Every line below that mentions the word "Device" should be copied out.

**Source records**
..........

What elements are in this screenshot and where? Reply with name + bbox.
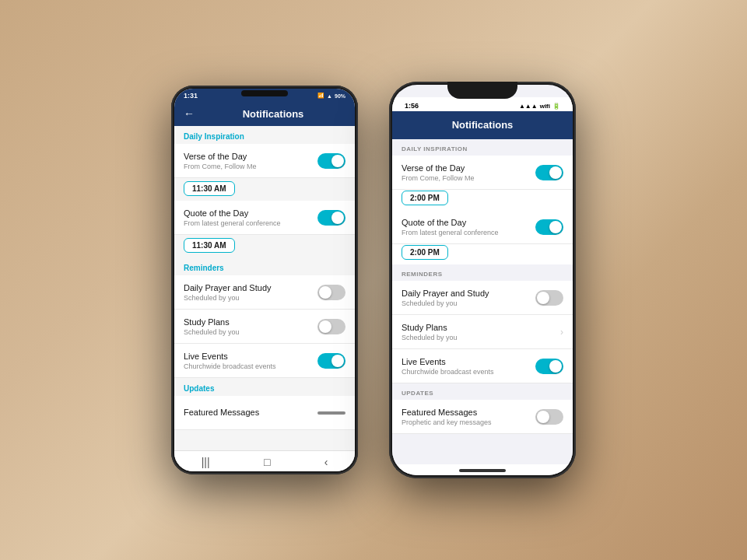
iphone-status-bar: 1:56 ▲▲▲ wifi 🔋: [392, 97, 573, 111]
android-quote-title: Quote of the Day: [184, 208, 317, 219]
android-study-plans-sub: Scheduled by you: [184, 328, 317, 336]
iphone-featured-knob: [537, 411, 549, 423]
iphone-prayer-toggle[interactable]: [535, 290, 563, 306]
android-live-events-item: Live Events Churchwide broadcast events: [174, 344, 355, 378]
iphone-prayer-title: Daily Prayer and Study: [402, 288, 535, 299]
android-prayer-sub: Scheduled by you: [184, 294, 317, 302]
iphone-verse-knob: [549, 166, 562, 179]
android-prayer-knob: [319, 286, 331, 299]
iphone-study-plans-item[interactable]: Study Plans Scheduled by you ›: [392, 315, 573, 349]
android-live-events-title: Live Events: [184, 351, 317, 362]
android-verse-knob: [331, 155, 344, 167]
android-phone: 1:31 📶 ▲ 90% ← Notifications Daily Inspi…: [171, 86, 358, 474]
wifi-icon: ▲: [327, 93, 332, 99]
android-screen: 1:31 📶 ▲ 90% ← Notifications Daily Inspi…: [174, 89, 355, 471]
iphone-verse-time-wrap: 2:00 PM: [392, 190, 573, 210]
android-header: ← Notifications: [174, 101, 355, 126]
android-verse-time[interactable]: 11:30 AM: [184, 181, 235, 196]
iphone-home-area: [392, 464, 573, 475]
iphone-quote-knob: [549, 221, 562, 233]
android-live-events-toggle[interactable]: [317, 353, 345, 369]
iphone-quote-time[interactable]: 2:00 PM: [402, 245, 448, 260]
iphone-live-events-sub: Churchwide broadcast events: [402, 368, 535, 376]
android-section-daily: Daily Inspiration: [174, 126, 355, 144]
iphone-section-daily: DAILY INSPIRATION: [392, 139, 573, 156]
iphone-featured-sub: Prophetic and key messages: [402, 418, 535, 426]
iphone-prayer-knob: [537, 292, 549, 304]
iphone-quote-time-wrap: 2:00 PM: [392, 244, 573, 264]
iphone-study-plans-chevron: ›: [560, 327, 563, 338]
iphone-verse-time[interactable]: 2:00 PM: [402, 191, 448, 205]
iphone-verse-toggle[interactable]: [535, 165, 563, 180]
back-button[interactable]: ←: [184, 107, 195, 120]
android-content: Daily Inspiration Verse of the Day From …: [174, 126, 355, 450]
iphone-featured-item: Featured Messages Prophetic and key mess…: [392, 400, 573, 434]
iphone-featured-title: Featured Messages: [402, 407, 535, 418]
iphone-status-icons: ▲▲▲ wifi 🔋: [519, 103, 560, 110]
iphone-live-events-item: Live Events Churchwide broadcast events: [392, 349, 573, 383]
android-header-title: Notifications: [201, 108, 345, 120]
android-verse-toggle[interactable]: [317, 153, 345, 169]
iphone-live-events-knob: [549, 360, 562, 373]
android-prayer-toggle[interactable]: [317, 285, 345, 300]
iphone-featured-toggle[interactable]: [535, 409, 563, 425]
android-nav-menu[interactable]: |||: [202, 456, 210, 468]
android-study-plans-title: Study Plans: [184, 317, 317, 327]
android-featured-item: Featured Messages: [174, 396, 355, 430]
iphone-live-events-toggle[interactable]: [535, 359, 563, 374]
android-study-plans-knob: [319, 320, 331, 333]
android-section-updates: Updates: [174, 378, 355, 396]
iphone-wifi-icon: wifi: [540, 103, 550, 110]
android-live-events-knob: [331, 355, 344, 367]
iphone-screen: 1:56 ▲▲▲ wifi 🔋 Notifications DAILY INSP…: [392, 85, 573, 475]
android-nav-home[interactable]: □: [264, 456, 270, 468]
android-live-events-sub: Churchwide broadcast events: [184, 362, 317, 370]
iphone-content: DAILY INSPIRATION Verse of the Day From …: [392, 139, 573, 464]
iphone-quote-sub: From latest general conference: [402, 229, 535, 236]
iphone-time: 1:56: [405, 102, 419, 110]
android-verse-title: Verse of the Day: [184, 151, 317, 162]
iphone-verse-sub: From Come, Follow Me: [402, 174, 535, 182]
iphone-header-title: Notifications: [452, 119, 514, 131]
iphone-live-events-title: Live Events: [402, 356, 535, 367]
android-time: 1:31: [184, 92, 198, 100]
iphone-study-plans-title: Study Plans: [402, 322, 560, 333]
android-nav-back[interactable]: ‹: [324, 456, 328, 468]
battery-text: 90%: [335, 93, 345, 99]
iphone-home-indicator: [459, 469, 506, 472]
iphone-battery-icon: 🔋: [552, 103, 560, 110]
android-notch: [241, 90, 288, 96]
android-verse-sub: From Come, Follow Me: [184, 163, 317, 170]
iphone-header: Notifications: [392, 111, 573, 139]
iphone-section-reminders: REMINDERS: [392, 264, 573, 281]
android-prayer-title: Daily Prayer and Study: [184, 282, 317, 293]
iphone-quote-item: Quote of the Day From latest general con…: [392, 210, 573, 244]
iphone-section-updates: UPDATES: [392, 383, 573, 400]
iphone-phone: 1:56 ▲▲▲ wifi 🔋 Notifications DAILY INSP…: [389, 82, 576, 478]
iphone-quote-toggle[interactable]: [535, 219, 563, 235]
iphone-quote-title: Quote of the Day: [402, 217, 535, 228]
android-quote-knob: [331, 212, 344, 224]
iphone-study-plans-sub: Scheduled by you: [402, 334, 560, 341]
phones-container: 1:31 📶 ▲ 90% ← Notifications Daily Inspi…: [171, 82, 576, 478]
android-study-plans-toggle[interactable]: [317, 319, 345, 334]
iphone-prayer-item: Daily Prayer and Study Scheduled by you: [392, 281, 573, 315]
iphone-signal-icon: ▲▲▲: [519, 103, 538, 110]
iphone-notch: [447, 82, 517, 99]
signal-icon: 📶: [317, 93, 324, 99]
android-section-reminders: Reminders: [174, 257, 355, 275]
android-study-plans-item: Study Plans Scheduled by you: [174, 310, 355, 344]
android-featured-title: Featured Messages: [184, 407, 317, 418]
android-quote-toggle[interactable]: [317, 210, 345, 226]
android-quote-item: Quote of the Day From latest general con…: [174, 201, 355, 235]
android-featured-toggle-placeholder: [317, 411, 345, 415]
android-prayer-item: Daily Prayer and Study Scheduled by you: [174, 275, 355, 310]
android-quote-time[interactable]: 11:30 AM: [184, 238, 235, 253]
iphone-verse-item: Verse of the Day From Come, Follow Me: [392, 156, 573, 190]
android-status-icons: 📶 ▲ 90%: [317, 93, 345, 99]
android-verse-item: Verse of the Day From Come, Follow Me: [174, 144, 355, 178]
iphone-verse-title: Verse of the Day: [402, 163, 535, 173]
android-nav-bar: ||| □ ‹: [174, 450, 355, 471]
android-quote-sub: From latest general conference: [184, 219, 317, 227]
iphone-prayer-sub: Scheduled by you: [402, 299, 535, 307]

..........

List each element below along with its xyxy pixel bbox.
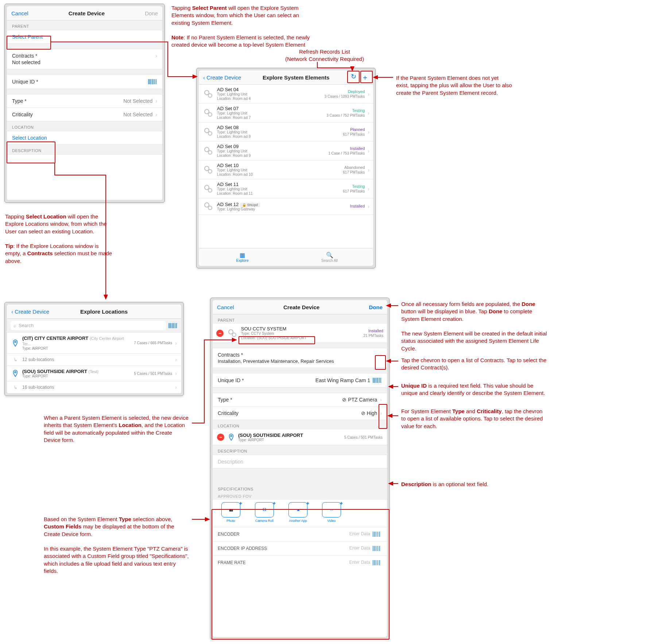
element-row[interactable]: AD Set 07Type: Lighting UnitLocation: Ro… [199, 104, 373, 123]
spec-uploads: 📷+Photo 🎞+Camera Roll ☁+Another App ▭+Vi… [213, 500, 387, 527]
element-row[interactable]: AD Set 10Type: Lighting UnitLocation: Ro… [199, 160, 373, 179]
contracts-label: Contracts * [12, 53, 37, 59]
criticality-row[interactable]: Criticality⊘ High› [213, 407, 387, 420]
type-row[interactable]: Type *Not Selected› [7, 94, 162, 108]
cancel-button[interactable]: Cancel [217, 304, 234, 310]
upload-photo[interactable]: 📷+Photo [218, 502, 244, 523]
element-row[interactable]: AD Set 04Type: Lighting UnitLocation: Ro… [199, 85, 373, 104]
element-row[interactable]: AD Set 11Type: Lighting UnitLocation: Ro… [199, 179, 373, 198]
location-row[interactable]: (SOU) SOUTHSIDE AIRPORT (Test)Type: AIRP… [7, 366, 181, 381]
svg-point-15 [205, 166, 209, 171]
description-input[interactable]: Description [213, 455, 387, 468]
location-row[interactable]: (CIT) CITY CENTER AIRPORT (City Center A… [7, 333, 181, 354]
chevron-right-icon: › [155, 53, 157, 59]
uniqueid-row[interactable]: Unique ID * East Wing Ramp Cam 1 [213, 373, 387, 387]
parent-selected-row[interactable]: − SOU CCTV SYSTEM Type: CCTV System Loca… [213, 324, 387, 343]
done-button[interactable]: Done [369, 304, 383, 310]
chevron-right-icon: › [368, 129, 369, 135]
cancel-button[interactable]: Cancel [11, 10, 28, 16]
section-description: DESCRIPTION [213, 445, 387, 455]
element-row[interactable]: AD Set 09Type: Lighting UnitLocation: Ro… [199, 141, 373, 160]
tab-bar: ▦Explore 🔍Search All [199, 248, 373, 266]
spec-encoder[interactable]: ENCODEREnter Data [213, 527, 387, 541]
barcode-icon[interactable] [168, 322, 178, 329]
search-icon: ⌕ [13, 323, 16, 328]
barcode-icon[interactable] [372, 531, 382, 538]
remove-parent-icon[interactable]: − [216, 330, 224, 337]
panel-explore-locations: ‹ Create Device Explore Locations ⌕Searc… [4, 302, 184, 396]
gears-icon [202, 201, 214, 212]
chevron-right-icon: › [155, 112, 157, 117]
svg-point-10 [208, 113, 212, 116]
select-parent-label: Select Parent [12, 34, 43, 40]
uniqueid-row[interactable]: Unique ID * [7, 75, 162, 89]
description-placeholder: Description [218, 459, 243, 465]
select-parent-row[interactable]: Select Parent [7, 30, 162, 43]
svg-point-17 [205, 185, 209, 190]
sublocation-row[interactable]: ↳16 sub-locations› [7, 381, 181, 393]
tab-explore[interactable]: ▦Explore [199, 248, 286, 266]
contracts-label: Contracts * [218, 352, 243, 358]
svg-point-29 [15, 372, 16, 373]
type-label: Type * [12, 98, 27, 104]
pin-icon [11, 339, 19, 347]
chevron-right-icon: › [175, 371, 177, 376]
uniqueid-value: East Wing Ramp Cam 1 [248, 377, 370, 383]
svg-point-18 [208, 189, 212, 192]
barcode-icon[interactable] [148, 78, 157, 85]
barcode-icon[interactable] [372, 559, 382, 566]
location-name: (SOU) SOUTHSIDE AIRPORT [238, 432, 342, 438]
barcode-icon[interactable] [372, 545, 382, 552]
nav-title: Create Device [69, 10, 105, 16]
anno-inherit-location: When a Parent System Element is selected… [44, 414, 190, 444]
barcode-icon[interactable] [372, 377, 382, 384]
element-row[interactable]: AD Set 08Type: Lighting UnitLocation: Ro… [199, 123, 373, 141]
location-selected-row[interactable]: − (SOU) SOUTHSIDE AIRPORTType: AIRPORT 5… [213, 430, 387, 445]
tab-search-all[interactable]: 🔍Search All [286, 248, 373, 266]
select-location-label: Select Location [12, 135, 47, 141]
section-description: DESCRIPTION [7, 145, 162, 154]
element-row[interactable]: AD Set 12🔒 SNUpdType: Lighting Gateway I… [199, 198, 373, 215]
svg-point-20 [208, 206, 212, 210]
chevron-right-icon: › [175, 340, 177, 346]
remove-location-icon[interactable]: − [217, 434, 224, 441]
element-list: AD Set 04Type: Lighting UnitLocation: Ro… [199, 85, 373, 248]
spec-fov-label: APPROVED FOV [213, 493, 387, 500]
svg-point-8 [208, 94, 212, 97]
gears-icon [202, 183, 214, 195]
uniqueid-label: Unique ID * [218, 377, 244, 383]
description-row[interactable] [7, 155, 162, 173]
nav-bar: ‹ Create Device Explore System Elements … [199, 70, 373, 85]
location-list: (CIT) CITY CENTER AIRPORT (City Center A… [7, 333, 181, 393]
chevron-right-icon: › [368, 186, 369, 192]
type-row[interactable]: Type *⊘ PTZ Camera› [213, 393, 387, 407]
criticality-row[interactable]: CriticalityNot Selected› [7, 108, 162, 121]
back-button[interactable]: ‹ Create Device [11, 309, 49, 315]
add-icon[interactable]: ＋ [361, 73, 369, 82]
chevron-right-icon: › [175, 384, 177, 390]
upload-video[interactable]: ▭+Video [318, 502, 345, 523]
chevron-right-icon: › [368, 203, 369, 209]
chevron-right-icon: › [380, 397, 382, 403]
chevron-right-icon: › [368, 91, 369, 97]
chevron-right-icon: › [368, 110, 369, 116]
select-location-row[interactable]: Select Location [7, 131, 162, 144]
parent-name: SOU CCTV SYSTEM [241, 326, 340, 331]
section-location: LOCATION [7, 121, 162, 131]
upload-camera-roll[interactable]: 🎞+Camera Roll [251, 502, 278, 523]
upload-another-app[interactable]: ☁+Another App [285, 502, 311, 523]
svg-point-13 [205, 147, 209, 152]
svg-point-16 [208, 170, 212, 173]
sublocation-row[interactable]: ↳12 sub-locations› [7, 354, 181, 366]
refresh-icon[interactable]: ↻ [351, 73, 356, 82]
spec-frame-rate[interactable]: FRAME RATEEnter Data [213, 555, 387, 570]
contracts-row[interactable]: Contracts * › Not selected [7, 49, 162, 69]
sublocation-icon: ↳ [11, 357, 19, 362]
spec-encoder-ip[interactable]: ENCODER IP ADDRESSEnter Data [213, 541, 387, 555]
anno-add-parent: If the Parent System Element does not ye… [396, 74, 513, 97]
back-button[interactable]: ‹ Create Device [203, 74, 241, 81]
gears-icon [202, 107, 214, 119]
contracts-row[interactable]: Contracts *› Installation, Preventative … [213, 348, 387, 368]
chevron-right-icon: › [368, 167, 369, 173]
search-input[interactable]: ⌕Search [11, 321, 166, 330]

..........

**Response**
panel-explore-locations: ‹ Create Device Explore Locations ⌕Searc… [4, 302, 184, 396]
nav-title: Create Device [69, 10, 105, 16]
nav-bar: ‹ Create Device Explore System Elements … [199, 70, 373, 85]
back-button[interactable]: ‹ Create Device [11, 309, 49, 315]
back-button[interactable]: ‹ Create Device [203, 74, 241, 81]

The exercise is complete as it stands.